━━━ RAW DATA

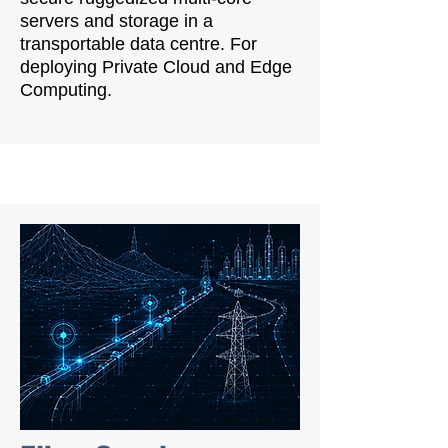
servers and storage in a
transportable data centre. For
deploying Private Cloud and Edge
Computing.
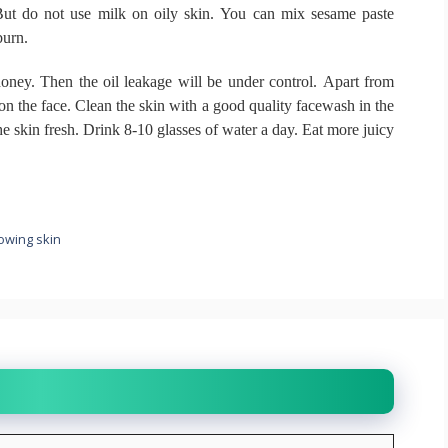
ut do not use milk on oily skin.
You can mix sesame paste
burn.
honey.
Then the oil leakage will be under control.
Apart from
 on the face.
Clean the skin with a good quality facewash in the
he skin fresh.
Drink 8-10 glasses of water a day.
Eat more juicy
lowing skin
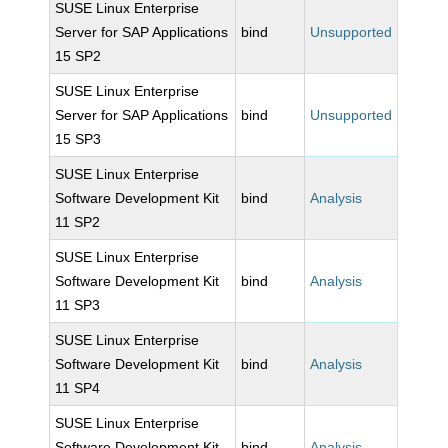
SUSE Linux Enterprise
Server for SAP Applications
bind
Unsupported
15 SP2
SUSE Linux Enterprise
Server for SAP Applications
bind
Unsupported
15 SP3
SUSE Linux Enterprise
Software Development Kit
bind
Analysis
11 SP2
SUSE Linux Enterprise
Software Development Kit
bind
Analysis
11 SP3
SUSE Linux Enterprise
Software Development Kit
bind
Analysis
11 SP4
SUSE Linux Enterprise
Software Development Kit
bind
Analysis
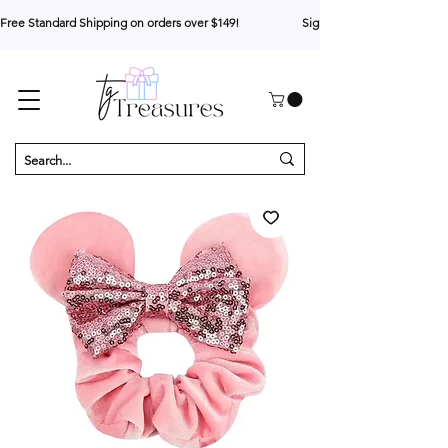
Free Standard Shipping on orders over $149!                     Sign up for 10% your first o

━━━━━━

### INSTRUCTIONS FOR THE TASK
Repeat the data exactly in full, omitting its pictures.

### TASK ANSWER
servers and storage in a
transportable data centre. For
deploying Private Cloud and Edge
Computing.
ut do not use milk on oily skin.
You can mix sesame paste
burn.
honey.
Then the oil leakage will be under control.
Apart from
 on the face.
Clean the skin with a good quality facewash in the
he skin fresh.
Drink 8-10 glasses of water a day.
Eat more juicy
lowing skin
SUSE Linux Enterprise
Server for SAP Applications
bind
Unsupported
15 SP2
SUSE Linux Enterprise
Server for SAP Applications
bind
Unsupported
15 SP3
SUSE Linux Enterprise
Software Development Kit
bind
Analysis
11 SP2
SUSE Linux Enterprise
Software Development Kit
bind
Analysis
11 SP3
SUSE Linux Enterprise
Software Development Kit
bind
Analysis
11 SP4
SUSE Linux Enterprise
Software Development Kit
bind
Analysis
Free Standard Shipping on orders over $149!                     Sign up for 10% your first o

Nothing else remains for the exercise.